SWE Context Bench sits at the convergence of recent trends in software agent evaluation. It augments end-to-end task benchmarks—such as SWE-bench (Jimenez et al., 2023) and LongCodeBench (Rando et al., 12 May 2025)—with process-level, context-focused scrutiny. Where earlier work was sensitive to benchmark overfitting and data contamination (e.g., leakage in SWE-bench leading to memorization over reasoning (Liang et al., 14 Jun 2025)), SWE Context Bench interposes intermediate, human-audited signals that illuminate agent behavior even amid high downstream pass rates.

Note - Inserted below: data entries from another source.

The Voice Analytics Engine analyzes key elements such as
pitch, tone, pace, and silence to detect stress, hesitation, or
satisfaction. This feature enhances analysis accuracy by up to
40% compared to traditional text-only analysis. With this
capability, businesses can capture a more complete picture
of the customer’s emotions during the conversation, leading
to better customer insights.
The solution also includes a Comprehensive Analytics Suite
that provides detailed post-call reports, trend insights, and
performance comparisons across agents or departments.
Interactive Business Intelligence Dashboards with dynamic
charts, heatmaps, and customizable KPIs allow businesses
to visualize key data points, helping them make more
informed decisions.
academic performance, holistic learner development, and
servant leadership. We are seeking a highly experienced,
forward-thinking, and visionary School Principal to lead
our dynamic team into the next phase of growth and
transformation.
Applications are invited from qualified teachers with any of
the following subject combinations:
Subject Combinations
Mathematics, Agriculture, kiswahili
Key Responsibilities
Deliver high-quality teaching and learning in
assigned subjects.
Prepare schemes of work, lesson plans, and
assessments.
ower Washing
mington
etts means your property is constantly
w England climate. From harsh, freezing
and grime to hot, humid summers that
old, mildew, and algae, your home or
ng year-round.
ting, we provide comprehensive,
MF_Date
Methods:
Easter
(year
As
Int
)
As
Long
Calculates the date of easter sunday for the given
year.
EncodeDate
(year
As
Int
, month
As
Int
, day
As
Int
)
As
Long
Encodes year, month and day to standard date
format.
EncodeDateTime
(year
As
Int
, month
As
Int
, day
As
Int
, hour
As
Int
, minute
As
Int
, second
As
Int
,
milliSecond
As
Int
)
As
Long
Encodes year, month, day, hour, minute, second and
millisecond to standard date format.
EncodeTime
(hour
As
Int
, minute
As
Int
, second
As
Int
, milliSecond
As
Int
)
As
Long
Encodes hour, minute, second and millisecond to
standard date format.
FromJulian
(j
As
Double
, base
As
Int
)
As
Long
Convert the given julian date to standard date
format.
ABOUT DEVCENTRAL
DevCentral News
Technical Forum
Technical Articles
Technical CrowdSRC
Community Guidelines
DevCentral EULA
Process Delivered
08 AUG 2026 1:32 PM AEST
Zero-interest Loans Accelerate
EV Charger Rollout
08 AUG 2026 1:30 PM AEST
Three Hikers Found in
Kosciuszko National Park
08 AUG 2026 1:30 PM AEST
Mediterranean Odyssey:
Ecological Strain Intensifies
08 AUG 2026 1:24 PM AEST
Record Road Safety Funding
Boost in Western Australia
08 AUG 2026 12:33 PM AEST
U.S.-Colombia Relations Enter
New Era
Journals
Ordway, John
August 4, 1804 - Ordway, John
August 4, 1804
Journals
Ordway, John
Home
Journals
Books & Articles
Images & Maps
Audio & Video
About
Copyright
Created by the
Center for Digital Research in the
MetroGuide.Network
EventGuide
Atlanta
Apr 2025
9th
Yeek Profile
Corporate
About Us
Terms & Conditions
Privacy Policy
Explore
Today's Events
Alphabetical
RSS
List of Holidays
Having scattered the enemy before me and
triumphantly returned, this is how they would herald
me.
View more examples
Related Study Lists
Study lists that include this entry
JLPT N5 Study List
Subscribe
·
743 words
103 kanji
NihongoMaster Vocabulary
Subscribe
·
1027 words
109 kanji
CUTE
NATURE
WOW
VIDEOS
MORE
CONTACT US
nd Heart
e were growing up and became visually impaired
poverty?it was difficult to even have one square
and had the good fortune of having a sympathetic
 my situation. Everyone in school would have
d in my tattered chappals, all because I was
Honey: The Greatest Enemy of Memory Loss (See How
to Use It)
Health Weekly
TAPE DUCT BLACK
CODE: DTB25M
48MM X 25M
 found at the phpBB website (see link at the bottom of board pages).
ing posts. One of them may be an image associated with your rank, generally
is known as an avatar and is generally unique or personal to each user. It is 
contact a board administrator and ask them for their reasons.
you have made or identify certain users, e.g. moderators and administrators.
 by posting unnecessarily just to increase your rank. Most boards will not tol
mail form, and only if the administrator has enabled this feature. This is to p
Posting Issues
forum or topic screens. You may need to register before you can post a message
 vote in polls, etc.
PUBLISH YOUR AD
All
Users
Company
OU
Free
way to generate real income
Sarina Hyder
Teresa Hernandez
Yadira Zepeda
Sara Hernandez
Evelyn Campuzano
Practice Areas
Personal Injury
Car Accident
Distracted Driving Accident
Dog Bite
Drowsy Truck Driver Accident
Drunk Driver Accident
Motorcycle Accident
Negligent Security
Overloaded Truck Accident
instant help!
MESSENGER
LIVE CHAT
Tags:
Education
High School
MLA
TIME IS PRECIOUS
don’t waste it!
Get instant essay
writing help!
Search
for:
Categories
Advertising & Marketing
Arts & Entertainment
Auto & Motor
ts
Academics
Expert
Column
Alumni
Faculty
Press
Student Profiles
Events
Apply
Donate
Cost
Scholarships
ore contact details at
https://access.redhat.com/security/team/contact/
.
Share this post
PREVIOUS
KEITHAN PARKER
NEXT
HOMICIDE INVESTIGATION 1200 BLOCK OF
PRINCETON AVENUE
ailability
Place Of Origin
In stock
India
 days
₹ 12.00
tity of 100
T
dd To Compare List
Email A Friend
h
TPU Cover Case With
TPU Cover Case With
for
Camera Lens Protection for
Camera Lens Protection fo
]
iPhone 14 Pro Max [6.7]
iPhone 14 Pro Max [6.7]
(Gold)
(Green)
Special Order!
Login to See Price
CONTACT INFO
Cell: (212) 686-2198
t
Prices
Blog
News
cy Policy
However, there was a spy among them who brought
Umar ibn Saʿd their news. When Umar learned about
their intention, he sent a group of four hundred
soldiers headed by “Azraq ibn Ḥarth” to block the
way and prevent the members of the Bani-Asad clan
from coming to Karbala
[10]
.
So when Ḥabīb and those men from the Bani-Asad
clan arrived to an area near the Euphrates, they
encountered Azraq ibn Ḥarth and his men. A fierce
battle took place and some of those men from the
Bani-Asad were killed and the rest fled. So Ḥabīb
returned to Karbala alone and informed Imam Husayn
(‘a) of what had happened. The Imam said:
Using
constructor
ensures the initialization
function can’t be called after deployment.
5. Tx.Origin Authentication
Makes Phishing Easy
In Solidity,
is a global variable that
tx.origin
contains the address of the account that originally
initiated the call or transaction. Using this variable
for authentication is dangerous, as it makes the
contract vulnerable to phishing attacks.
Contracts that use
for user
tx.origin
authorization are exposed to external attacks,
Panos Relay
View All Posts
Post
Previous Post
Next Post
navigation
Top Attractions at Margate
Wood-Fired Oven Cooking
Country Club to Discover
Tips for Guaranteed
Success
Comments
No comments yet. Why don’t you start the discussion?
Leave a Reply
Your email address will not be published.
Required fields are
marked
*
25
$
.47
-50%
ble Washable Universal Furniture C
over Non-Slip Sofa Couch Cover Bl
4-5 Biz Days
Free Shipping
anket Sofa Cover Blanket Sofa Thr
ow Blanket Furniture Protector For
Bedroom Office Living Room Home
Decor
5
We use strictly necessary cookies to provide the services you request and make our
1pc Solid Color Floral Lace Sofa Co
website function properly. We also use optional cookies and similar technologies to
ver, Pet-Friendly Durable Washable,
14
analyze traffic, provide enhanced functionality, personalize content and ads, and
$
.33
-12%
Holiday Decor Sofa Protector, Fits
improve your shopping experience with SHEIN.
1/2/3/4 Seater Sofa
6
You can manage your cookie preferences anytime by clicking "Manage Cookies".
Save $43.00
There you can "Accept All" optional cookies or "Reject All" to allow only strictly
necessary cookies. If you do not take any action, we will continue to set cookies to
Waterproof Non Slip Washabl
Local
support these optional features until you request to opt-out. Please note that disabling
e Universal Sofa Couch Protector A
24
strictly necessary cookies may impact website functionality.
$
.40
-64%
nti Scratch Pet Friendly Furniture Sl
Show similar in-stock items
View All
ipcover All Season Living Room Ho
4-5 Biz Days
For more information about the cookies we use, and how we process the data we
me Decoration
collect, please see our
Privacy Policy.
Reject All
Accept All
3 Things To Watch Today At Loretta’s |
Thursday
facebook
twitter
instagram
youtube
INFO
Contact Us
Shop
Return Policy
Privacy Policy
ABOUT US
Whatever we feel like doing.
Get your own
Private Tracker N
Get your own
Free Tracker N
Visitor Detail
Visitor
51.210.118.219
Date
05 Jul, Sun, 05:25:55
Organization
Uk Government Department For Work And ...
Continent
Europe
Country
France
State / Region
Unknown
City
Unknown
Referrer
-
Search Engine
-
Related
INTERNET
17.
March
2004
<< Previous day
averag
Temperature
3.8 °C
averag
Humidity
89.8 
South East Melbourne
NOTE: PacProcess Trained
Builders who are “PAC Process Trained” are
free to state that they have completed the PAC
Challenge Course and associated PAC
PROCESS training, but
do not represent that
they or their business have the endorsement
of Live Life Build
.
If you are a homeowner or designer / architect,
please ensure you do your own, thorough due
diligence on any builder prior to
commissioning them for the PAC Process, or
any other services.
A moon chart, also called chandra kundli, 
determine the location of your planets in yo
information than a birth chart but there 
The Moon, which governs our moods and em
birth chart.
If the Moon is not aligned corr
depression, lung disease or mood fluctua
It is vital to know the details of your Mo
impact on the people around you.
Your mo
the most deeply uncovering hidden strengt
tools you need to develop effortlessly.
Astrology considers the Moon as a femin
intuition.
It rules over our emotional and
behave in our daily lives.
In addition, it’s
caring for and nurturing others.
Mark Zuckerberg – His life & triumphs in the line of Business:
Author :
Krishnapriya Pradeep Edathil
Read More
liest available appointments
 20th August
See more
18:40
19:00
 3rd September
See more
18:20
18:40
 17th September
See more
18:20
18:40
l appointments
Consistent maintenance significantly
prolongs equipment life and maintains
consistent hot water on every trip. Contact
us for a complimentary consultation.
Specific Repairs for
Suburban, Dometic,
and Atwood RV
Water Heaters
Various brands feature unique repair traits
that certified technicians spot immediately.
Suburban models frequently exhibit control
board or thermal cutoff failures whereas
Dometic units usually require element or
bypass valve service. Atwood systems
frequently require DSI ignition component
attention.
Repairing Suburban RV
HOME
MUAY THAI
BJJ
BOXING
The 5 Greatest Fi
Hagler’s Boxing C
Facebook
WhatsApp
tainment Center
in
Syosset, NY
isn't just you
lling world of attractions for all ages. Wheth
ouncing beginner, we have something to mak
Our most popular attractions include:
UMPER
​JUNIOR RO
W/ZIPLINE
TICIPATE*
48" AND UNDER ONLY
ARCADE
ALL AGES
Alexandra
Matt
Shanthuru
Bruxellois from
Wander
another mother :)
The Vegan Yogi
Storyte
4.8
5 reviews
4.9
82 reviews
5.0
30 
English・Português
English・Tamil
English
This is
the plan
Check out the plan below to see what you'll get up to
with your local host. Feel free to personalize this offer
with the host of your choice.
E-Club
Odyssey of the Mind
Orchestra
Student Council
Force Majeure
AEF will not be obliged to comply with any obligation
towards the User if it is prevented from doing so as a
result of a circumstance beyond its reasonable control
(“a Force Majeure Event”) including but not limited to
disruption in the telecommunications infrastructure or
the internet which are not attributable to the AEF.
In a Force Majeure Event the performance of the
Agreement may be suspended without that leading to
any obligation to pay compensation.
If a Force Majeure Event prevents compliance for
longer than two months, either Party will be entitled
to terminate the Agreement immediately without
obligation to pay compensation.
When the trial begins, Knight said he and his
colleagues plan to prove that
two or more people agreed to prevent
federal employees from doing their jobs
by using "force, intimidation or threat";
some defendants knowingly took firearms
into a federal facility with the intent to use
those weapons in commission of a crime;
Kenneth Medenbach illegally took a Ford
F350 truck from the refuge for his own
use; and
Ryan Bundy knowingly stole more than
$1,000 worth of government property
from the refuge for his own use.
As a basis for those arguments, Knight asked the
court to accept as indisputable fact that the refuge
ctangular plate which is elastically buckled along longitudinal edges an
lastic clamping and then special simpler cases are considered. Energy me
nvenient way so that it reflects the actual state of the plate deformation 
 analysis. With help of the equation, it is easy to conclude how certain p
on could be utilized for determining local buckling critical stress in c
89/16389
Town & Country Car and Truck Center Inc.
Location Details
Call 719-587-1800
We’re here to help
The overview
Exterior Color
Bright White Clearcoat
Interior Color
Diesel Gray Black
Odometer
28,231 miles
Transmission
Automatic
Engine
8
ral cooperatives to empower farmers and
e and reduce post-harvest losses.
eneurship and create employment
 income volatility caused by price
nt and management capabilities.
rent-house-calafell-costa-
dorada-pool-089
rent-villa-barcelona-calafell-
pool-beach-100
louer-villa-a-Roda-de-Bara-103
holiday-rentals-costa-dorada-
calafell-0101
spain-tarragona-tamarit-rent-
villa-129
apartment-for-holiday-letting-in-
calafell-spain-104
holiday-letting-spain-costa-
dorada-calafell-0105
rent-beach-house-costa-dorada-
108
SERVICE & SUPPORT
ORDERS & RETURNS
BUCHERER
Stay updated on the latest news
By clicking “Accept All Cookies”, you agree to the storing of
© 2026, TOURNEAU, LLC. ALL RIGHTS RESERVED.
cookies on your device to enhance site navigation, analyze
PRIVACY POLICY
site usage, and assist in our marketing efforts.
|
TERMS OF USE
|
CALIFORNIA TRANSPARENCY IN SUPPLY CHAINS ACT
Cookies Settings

Limitations include annotation cost for gold contexts, absence of dynamic or conversational user interactions (cf. ToM-SWE (Zhou et al., 24 Oct 2025)), and incomplete modeling of distribution shift and catastrophic forgetting. However, process-centric diagnostic instrumentation and sequence-based reuse evaluation offer a principled scaffold for future work on information efficiency, generalization, and interactive memory in software engineering LLM agents.

7. Outlook: Future Directions and Research Opportunities

Emergent research priorities include:

Closing the consolidation gap by unifying retrieval and patch generation in end-to-end LLMs, using auxiliary losses to maximize alignment with human gold context traces.
Scaling human-verified gold context annotation to broader language and repository diversity (multi-language, polyglot repositories, deeper histories).
Integrating robust experience summarization, negative mining, and adaptive retrieval for long-horizon, multi-task workflows as formalized in SWE-ContextBench.
Developing contamination-resistant evaluation harnesses and mutation-based protocols to guard against memorization, as highlighted by recent diagnostics (Liang et al., 14 Jun 2025).
Leveraging context-level diagnostics for tool-use efficiency and continual learning metrics in agentic architectures (Joshi et al., 13 Jun 2025).
Enabling dynamic, user-in-the-loop context guidance via retrieval metrics surfaced to both agents and practitioners.

SWE Context Bench thus establishes a rigorous foundation for advancing interpretable, efficient, and trustworthy LLM-based coding systems—transforming context from a latent variable into an explicit locus of measurement, optimization, and interaction (Li et al., 5 Feb 2026, Zhu et al., 9 Feb 2026).